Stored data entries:
──────────────────────────────

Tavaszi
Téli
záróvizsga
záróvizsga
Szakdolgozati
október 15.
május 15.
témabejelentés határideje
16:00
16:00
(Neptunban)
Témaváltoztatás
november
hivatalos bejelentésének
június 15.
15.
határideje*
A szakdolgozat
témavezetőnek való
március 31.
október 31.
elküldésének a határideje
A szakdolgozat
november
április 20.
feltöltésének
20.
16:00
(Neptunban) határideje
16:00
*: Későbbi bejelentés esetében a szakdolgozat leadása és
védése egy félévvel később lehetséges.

──────────────────────────────

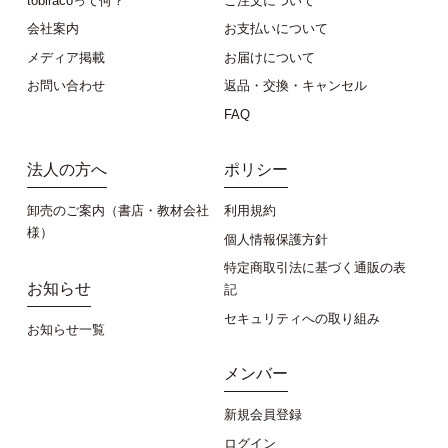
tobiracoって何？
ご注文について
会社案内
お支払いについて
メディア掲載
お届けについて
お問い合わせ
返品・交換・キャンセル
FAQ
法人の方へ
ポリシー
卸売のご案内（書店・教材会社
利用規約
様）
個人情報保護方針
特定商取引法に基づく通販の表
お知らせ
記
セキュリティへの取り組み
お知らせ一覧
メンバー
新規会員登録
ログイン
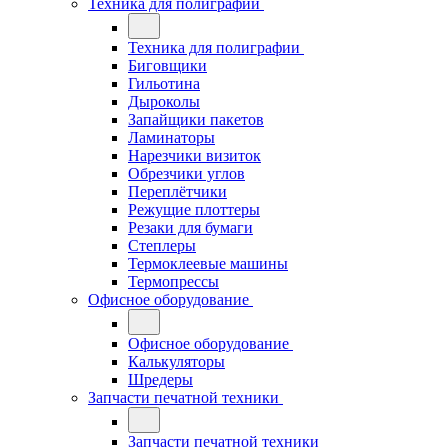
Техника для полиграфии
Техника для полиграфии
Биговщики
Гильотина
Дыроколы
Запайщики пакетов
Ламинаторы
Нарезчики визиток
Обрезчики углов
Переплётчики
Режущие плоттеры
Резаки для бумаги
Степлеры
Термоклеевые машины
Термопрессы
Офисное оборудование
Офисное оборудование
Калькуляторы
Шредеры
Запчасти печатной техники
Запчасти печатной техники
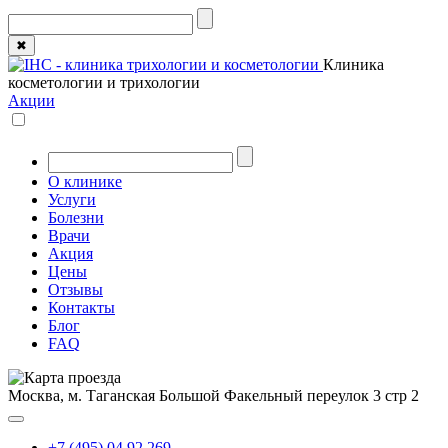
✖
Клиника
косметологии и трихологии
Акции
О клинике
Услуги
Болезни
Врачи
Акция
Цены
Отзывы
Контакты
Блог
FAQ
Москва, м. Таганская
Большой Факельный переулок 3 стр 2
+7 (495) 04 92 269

──────────────────────────────

## WORK ORDER
Return, word for word, the lines of the data above from the line with "április 20." through the line with "védése egy félévvel később lehetséges.", inclusive.

## RESULT
április 20.
feltöltésének
20.
16:00
(Neptunban) határideje
16:00
*: Későbbi bejelentés esetében a szakdolgozat leadása és
védése egy félévvel később lehetséges.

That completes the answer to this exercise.